Anna turned her gaze on the Jane Doe, and as Barolli had said, she was exceedingly pretty, with long dark hair down to her shoulders, bangs, a pale face with wide-apart blue eyes, and full lips. She didn’t look jaded or hard; on the contrary, she looked innocent.

“How old was she?”

Barolli said they couldn’t be certain but had her aged between twenty to thirty.

“Looks younger, doesn’t she?”

“Yeah, that’s what made it so tough to deal with, that no one came forward, no one recalled seeing her at any of the service stations. According to the postmortem, her body was very bruised, and there were signs of sexual activity suggesting she was raped. She was also strangled. She had nothing on her—no bag, no papers, nothing. If you think we made extensive inquiries on that old slag Potts, with this girl we tried every which way to find out who she was—Interpol, colleges, universities, but after six months we flatlined.”

Anna looked over the details of the young woman’s clothes. They were good labels, stylish but not new, and she had been wearing black ballet-type shoes; she had tiny feet, a size three.

“I hope to Christ we get this new girl identified,” Barolli said quietly.

“You reckon the same killer did both previous cases?”

He shrugged. “Same MO, but who knows without any DNA? Only thing we got was a few carpet fibers, but where she came from, who she was, how she came to be murdered are still unknown.”

“Did you check out the Jane Doe’s clothes?”

“What do
you
think?” Barolli glared. “Of course we did, but it didn’t help. We actually traced where the shoes came from, but they sold thousands.”

“Yeah, they were quite fashionable a year or so ago; now it’s all stacked heels.”

Anna continued to read the files all afternoon, but when it got to five-thirty and there still had been no word from the mortuary, she went home. It was quite a drive from the station to her flat over at Tower Bridge, and although it had not been a particularly tough day’s work, she felt tired. She meant to read up on more details about the previous cases but instead watched some TV before going to bed.
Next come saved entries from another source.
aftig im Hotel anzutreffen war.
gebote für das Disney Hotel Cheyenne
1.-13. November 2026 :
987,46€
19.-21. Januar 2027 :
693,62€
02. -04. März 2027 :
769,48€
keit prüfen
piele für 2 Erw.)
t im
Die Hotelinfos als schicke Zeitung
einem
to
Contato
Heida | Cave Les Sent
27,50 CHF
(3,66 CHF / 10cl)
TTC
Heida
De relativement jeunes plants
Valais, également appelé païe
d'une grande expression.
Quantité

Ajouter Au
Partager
There was nothing on the news about their victim. Anna sincerely hoped she would not turn out to be another murdered girl who would remain unidentified.

The following morning the postmortem details still had not come through. Anna did not get asked to join Mike Lewis and Barolli when they went over to the mortuary, so she spent the entire morning examining the extensive files, reading the thousands of statements culminating in no arrests. She constantly looked up at the incident board, where the two dead women’s faces had been joined by their new victim’s crime-scene pictures.
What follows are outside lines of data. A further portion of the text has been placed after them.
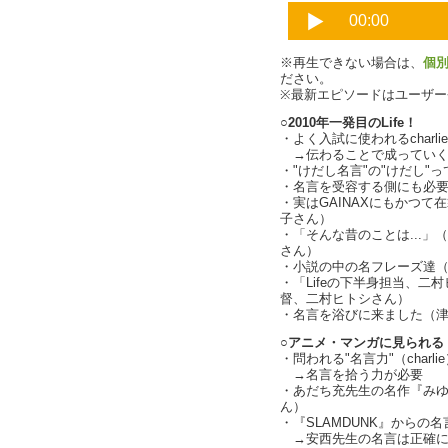
※再生できない場合は、
個
ださい。
※最新エピソードはユーザ
○2010年一発目のLife！
・よく入試に使われるcharlie
→伝わることで成っていく
・"けだし名言"の"けだし"って何
・名言を受容する側にも必要な「
・実はGAINAXにもかつ
子さん）
・「そんな昔のことは...
さん）
・小説の中の名フレーズ達
・「Lifeの下半身担当、
督、二村ヒトシさん）
・名言を浴びに来ました（
○アニメ・マンガに見られる
・問われる"名言力"（charli
→名言を拾う力が必要
・あだち充先生の名作『み
ん）
・『SLAMDUNK』からの
→安西先生の名言は正確に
It was after lunch when Mike Lewis called a briefing. Their victim had died from strangulation, he announced. She had been raped and had extensive bruising to her vagina and abdomen. There were no signs of drug use. Her last meal had been a hamburger and chips and Coca-Cola. She was in good health. A fingerprint search had proved negative, but it was hoped that dental work would bring a result, as she had very good teeth, with two caps that appeared to have been done recently. These were her two front teeth, so she could have been in an accident; that again might narrow the field. Her hair was in good condition, and she had no broken nails or defense wounds.

The dead female’s T-shirt was from Miss Selfridge, and her skirt from Asda. Her white sandals, the second of which had been found under the body, were hardly worn and still had the price tag on the left sole. Again, this would mean they might get a clue to her identity. Mike Lewis said that her age was between sixteen to twenty-five, and they would be going to the press to try and get a result.
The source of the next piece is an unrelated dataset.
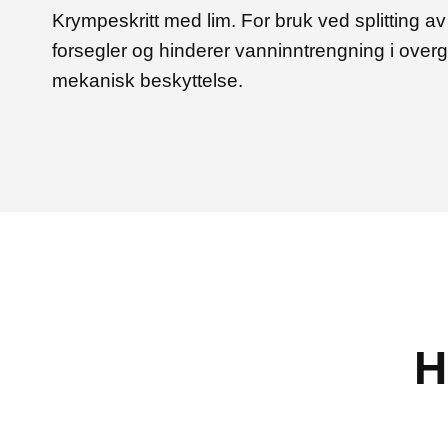
Krympeskritt med lim. For bruk ved splitting av
forsegler og hinderer vanninntrengning i over
mekanisk beskyttelse.
H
By late afternoon the press office had sent out cleaned-up photographs of the victim and requests for anyone with information to come forward. The details were also passed on to the television news, while officers armed with the victim’s photograph were still questioning everyone at the nearest service station. They had given out a direct line for anyone with any information to call. Usually, after such press coverage, they would be inundated with callers, but though they had a small number, none gave a clue as to who the young woman was. Many were time-wasters, but the team nevertheless had to take the personal details and information of every single one.